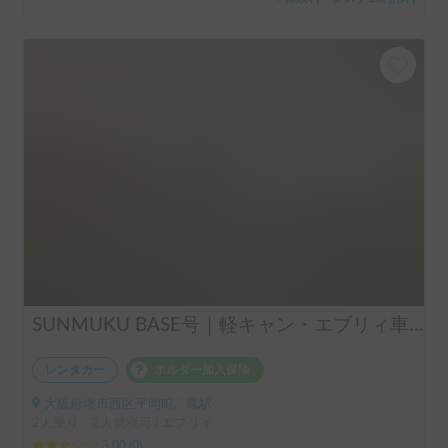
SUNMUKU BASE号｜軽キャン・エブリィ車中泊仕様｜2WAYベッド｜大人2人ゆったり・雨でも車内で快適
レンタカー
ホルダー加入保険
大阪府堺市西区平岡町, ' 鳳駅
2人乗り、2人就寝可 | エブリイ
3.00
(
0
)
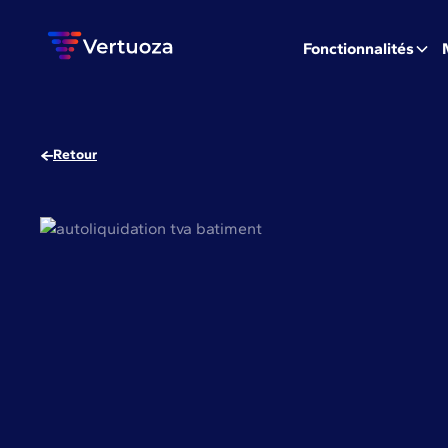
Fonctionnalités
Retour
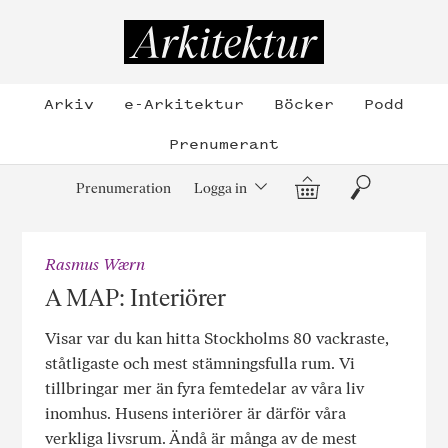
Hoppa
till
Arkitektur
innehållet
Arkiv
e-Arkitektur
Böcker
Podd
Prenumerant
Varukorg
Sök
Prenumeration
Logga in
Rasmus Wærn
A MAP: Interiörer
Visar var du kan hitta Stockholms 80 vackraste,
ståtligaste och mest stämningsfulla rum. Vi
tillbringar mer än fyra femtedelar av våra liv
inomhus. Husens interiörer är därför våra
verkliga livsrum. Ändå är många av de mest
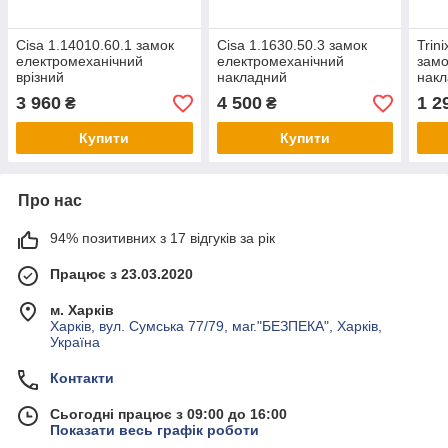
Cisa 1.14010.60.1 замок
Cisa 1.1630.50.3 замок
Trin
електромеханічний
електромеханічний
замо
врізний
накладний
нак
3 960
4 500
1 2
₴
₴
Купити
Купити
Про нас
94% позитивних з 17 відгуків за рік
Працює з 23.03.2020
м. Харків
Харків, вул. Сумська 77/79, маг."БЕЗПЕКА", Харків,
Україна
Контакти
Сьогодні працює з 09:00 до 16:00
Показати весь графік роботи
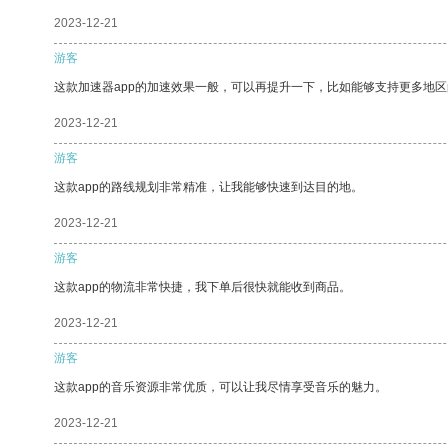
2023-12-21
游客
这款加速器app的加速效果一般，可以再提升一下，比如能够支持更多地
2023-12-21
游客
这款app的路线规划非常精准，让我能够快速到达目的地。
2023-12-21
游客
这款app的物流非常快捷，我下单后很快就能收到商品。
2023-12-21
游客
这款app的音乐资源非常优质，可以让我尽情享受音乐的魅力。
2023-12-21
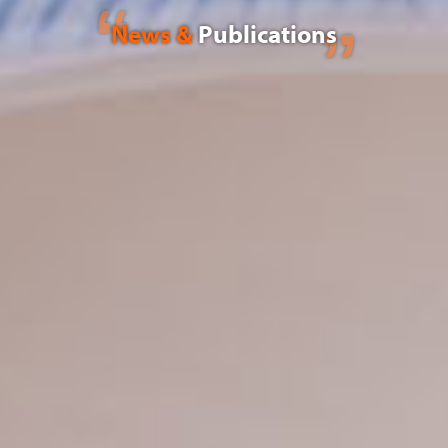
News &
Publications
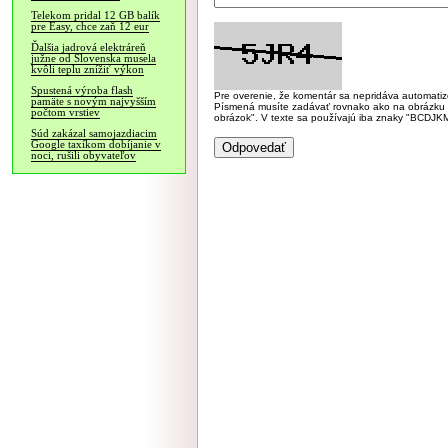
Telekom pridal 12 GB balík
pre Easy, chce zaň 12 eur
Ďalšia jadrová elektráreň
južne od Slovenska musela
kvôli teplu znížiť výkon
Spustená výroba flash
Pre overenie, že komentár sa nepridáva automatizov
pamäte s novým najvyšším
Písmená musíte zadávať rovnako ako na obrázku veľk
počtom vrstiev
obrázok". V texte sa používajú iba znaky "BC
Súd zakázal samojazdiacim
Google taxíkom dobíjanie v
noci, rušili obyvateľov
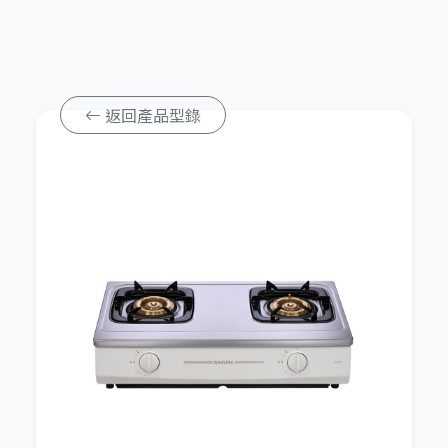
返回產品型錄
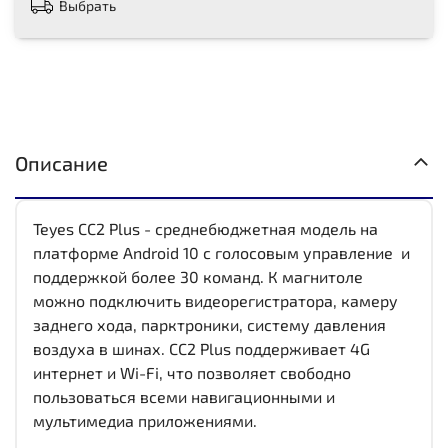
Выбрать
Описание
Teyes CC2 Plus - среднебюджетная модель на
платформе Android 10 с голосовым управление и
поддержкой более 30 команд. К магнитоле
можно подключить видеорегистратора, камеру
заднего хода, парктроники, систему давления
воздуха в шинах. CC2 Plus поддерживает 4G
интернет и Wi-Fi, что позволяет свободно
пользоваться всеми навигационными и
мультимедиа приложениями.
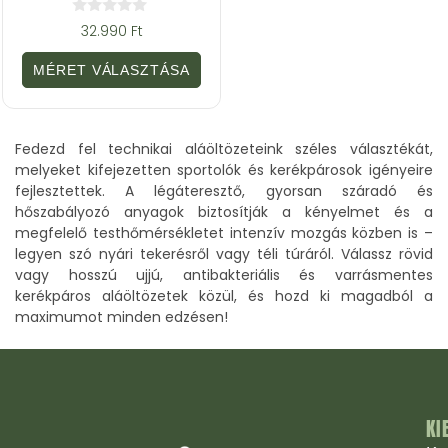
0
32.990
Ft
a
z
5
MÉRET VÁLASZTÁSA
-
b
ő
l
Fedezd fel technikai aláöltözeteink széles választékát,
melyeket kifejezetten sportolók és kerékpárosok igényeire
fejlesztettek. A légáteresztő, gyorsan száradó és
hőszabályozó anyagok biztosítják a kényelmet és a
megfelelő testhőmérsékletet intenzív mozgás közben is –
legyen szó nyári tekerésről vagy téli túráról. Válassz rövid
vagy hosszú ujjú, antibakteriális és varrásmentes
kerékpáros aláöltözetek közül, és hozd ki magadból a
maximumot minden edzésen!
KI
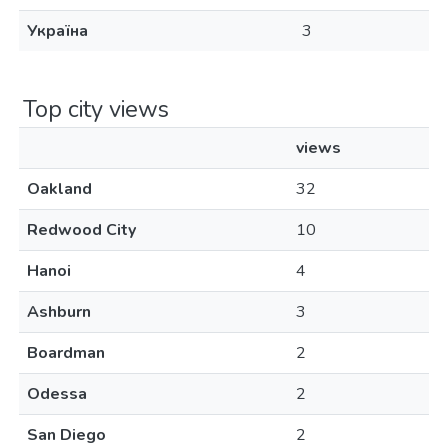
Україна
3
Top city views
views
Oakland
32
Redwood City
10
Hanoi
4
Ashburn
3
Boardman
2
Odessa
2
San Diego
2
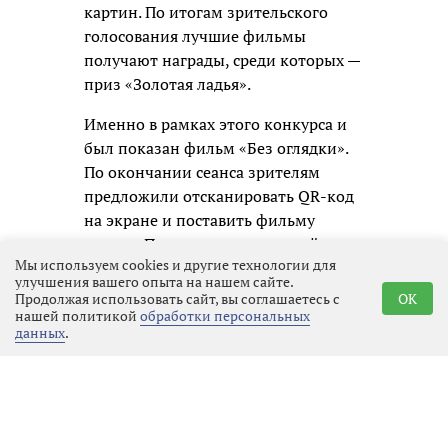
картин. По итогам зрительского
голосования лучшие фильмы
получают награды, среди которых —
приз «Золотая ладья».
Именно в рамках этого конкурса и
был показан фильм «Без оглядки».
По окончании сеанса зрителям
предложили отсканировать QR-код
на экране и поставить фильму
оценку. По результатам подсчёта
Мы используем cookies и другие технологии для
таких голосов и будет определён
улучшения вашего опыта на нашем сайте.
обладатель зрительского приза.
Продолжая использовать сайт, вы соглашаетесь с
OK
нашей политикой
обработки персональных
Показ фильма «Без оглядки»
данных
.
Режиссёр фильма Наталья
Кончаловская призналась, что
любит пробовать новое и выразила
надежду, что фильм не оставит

***

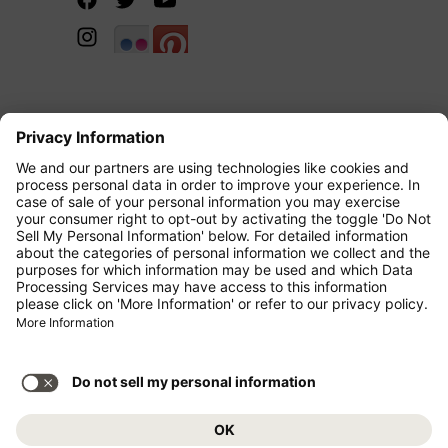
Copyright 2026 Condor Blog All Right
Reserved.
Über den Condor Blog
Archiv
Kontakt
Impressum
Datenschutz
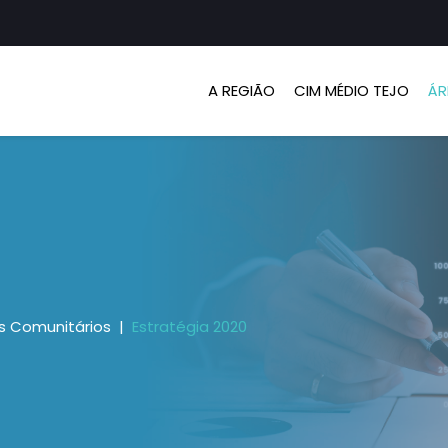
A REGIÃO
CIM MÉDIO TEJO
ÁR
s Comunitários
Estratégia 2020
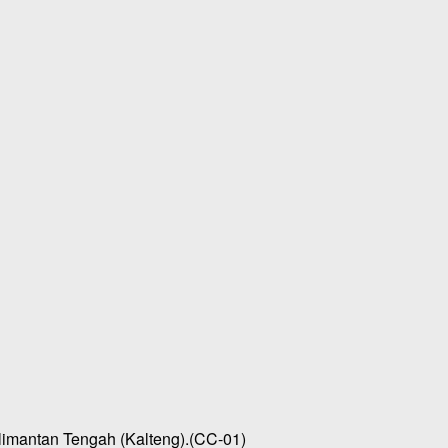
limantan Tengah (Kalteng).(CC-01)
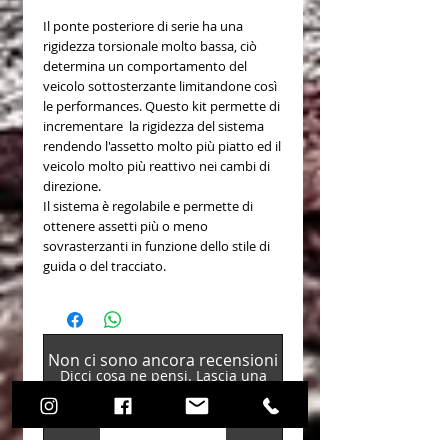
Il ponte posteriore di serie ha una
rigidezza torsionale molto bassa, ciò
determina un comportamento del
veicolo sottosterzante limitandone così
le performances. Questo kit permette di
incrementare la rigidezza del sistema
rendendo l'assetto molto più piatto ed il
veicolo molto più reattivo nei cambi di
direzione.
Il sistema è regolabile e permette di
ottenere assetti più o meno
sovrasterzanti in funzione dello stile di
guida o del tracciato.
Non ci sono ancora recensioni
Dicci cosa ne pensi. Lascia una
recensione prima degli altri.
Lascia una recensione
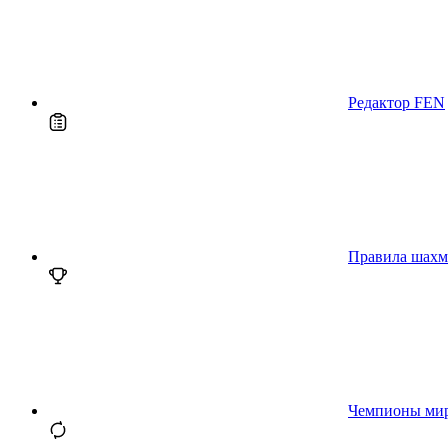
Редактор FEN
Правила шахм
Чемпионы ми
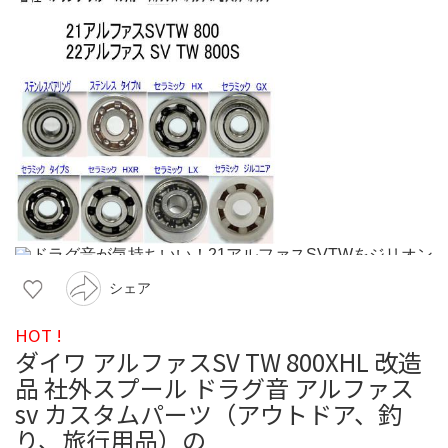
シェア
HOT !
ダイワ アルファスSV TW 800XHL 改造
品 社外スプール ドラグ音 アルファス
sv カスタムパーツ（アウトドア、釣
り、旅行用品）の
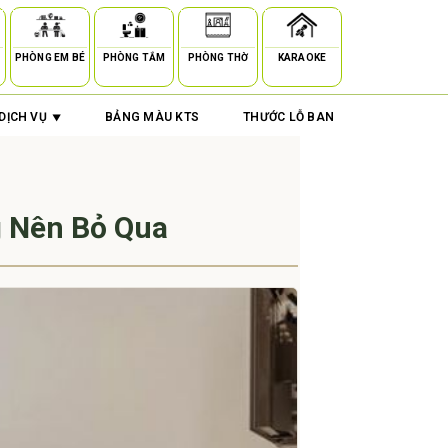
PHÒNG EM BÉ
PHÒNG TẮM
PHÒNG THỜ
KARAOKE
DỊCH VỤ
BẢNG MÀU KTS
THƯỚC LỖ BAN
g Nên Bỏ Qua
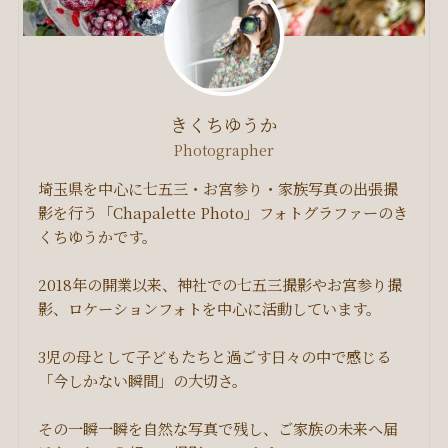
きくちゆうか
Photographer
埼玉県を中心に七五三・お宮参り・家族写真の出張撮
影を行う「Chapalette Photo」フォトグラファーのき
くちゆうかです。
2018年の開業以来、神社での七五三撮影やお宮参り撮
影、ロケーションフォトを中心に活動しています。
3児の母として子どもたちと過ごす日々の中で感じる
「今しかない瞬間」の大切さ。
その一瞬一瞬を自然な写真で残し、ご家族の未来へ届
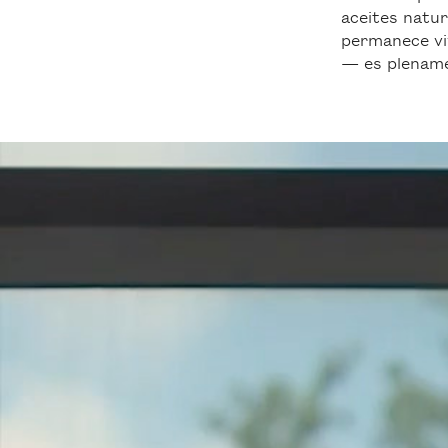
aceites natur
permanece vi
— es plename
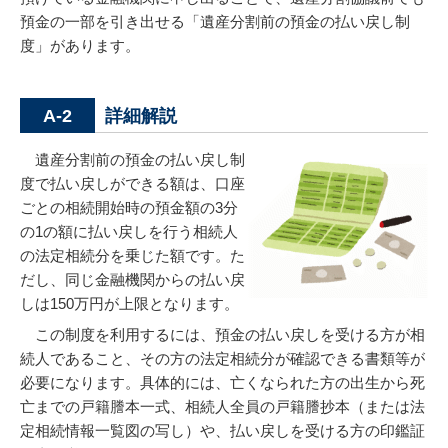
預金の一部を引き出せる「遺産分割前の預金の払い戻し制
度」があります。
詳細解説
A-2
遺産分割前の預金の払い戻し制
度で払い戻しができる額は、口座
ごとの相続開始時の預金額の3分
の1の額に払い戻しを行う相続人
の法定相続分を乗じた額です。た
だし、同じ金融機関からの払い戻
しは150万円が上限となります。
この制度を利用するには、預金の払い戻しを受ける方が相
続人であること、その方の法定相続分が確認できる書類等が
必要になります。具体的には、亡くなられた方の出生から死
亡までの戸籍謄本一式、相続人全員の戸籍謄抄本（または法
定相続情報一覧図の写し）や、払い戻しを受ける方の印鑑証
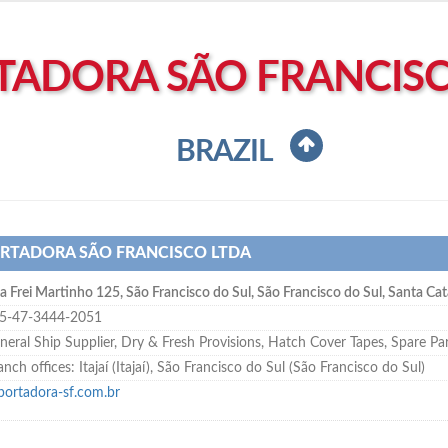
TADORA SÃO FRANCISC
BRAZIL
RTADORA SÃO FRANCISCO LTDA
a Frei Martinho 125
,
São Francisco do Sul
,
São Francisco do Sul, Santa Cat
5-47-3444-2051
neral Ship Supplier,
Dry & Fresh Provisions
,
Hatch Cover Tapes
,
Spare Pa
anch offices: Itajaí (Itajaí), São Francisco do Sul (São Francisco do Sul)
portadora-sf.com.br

***

Problem - Starting at the line with "Súd zakázal samojazdiacim" in the entries above, write out every line exactly until the line with "megfelelő testhőmérsékletet intenzív" has been written. Include no pictures and nothing more.

Response area -
Súd zakázal samojazdiacim
Google taxíkom dobíjanie v
noci, rušili obyvateľov
返回產品型錄
Выбрать
Описание
Teyes CC2 Plus - среднебюджетная модель на
платформе Android 10 с голосовым управление и
поддержкой более 30 команд. К магнитоле
можно подключить видеорегистратора, камеру
заднего хода, парктроники, систему давления
воздуха в шинах. CC2 Plus поддерживает 4G
интернет и Wi-Fi, что позволяет свободно
пользоваться всеми навигационными и
мультимедиа приложениями.
0
32.990
Ft
a
z
5
MÉRET VÁLASZTÁSA
-
b
ő
l
Fedezd fel technikai aláöltözeteink széles választékát,
melyeket kifejezetten sportolók és kerékpárosok igényeire
fejlesztettek. A légáteresztő, gyorsan száradó és
hőszabályozó anyagok biztosítják a kényelmet és a
megfelelő testhőmérsékletet intenzív mozgás közben is –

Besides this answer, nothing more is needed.